*** Provided data

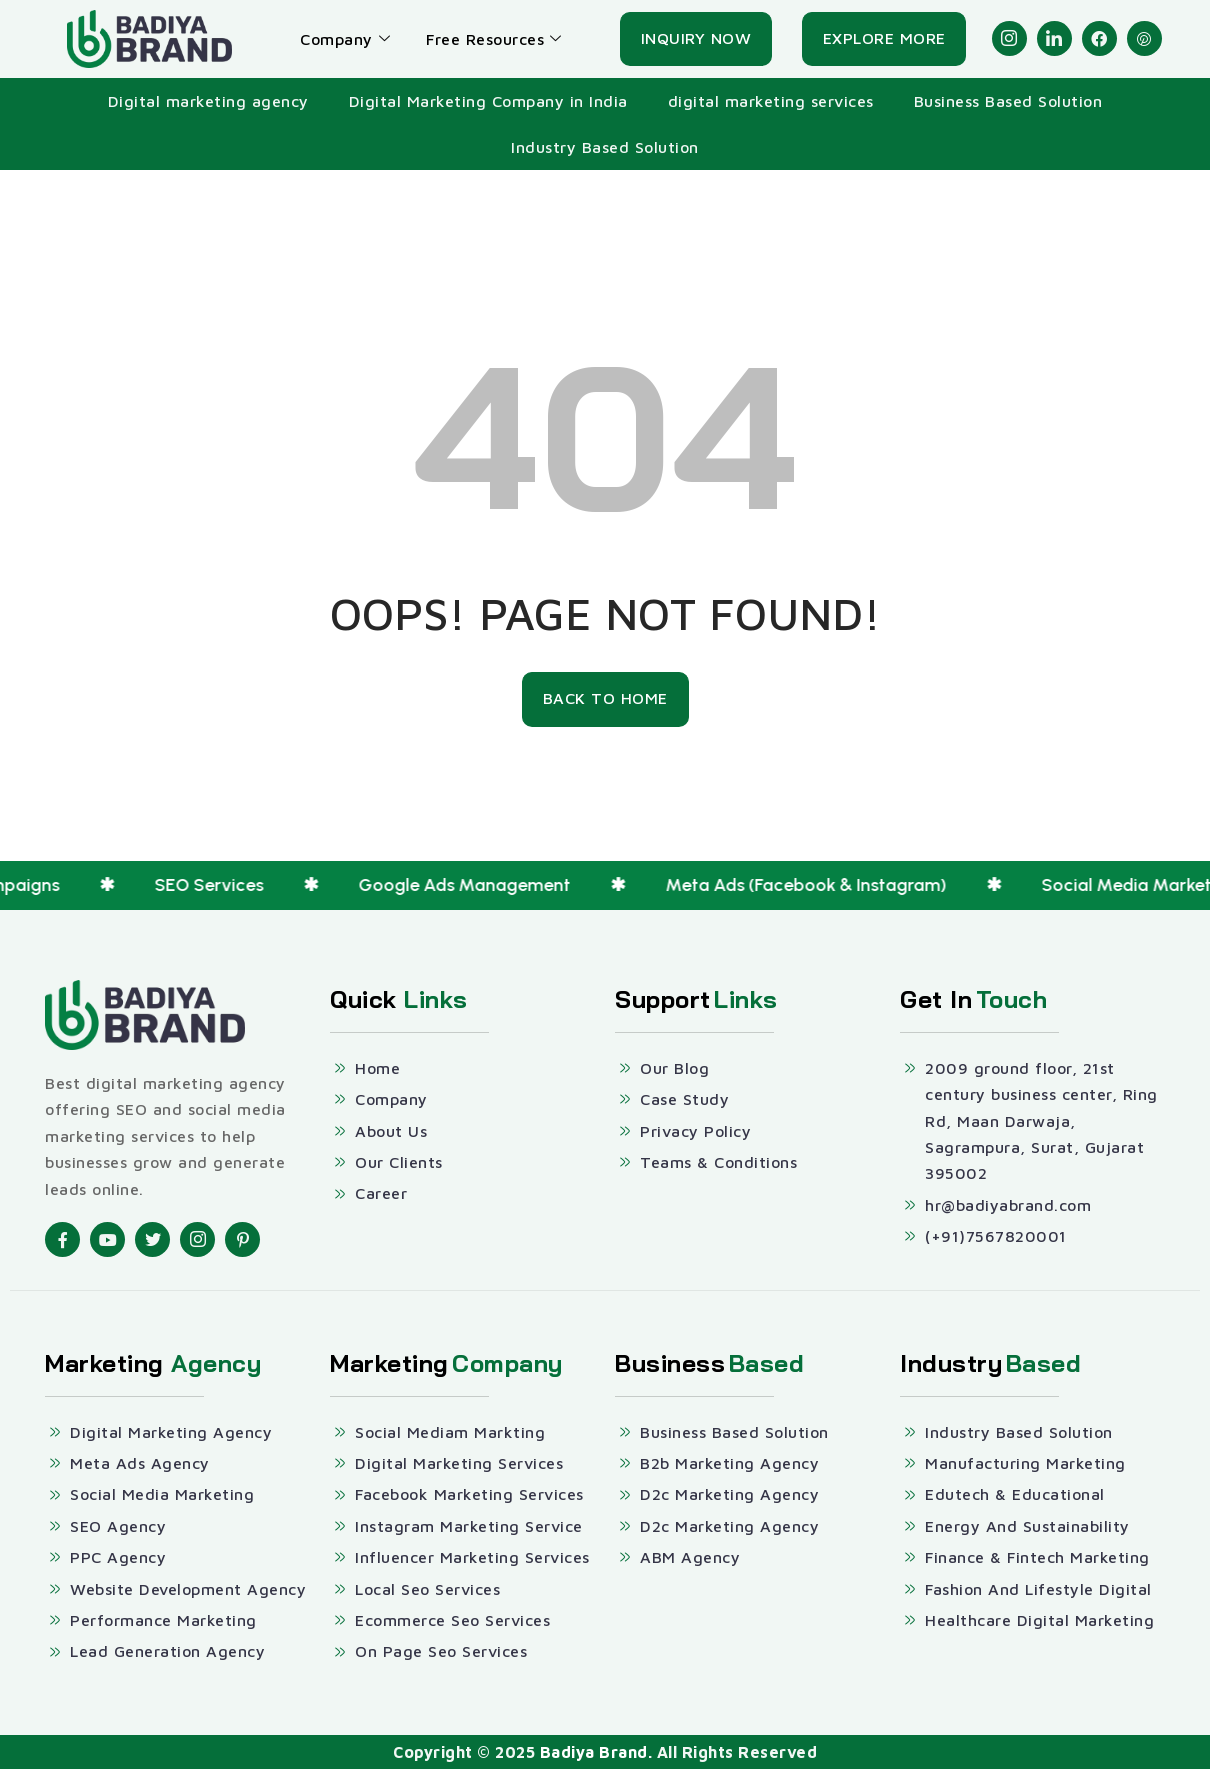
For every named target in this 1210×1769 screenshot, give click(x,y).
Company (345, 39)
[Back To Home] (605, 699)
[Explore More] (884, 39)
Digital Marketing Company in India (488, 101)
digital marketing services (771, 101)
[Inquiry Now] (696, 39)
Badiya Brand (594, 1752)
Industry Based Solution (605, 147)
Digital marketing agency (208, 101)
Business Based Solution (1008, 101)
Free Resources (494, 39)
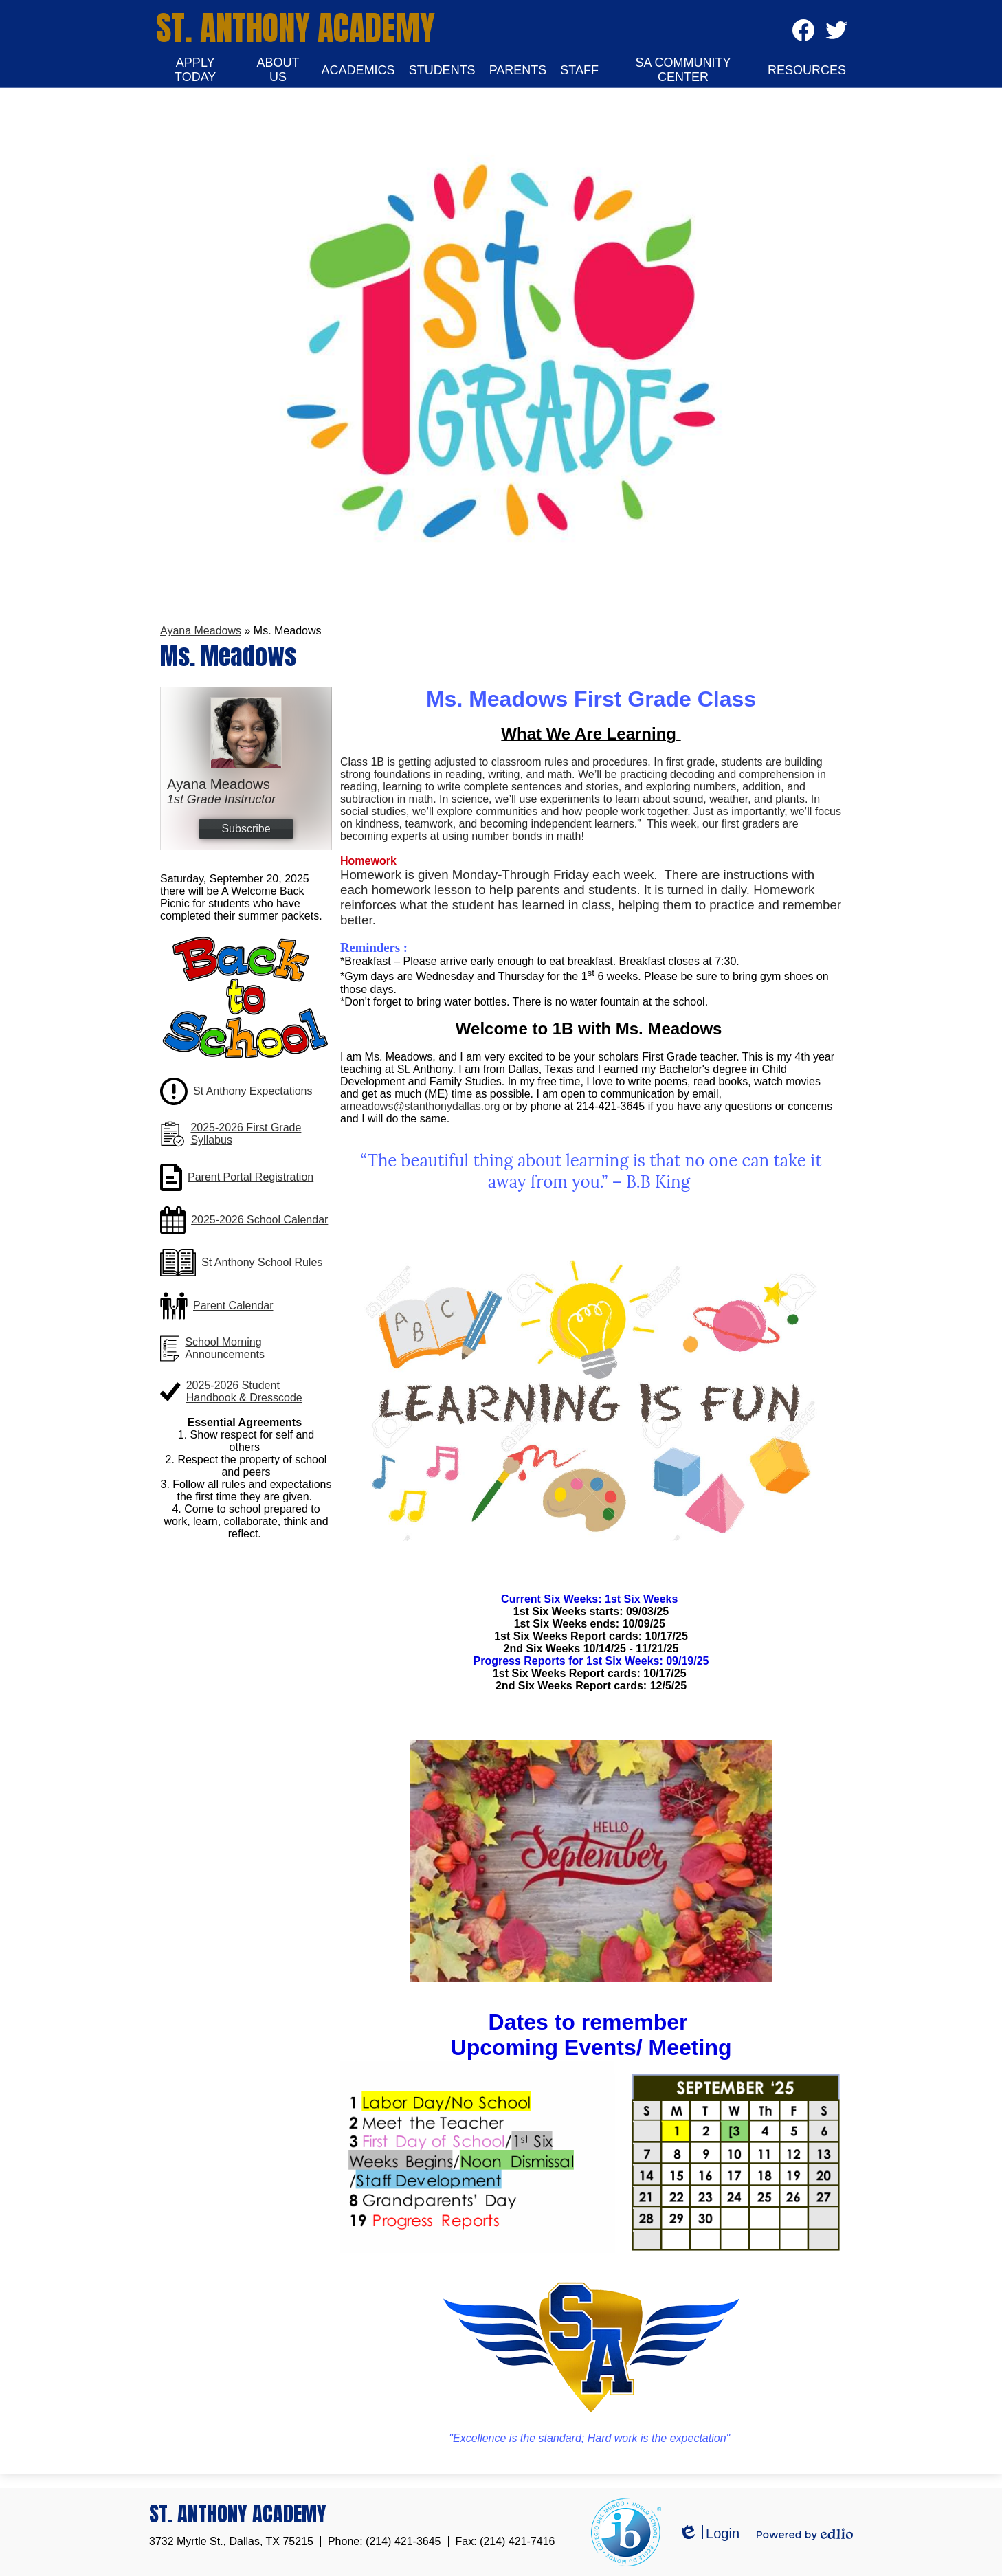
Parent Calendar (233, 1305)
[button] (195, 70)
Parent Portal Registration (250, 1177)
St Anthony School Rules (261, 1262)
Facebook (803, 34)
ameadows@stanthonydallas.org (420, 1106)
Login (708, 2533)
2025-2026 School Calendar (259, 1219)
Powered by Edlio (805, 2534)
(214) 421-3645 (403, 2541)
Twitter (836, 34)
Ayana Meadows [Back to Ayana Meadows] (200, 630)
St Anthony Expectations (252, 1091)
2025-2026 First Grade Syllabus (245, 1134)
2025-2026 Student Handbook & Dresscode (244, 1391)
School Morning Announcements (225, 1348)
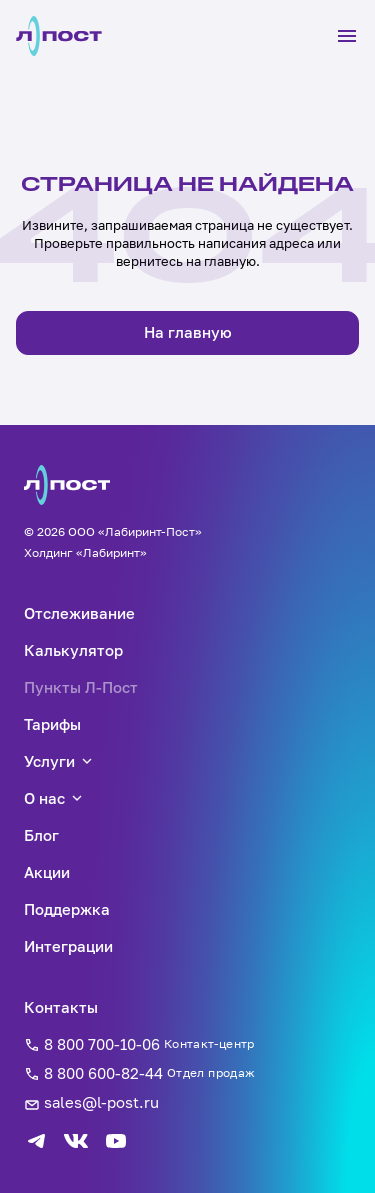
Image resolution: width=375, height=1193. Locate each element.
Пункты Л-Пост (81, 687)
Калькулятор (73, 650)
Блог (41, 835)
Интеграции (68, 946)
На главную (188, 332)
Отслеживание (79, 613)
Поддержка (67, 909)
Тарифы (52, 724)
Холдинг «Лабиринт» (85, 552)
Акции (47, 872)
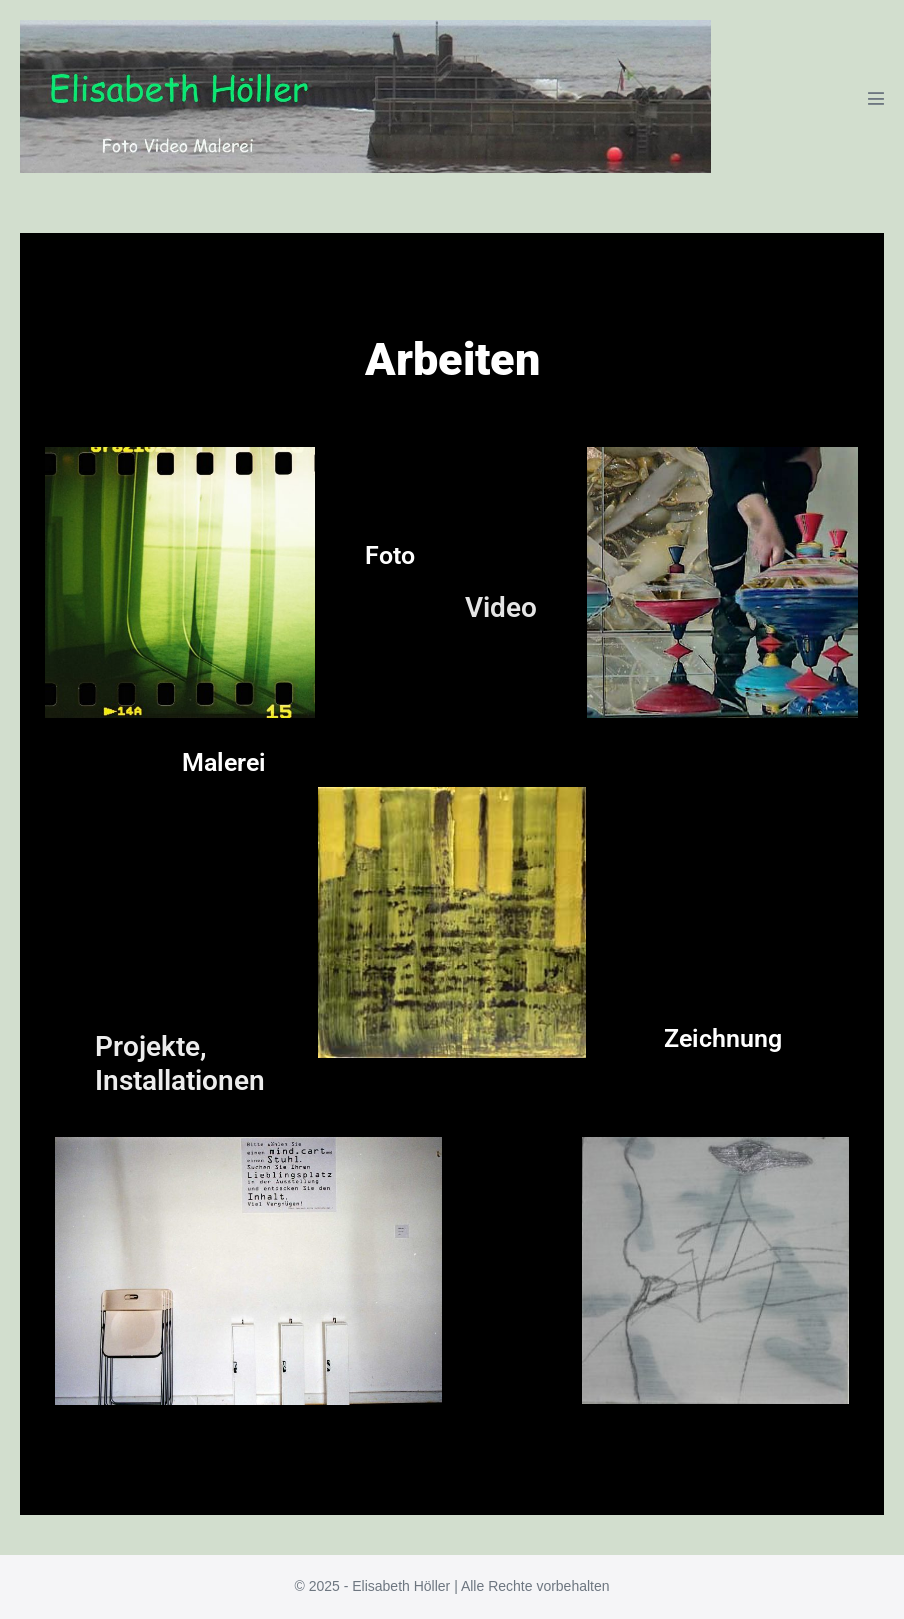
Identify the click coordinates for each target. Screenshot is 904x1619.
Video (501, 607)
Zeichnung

******

Problem details => Starting at the line with "Company (345, 39)" and ending at the line with "Industry Based Solution (605, 147)", print each line of the listing above exactly, with no other lines.

Output below =>
Company (345, 39)
[Back To Home] (605, 699)
[Explore More] (884, 39)
Digital Marketing Company in India (488, 101)
digital marketing services (771, 101)
[Inquiry Now] (696, 39)
Badiya Brand (594, 1752)
Industry Based Solution (605, 147)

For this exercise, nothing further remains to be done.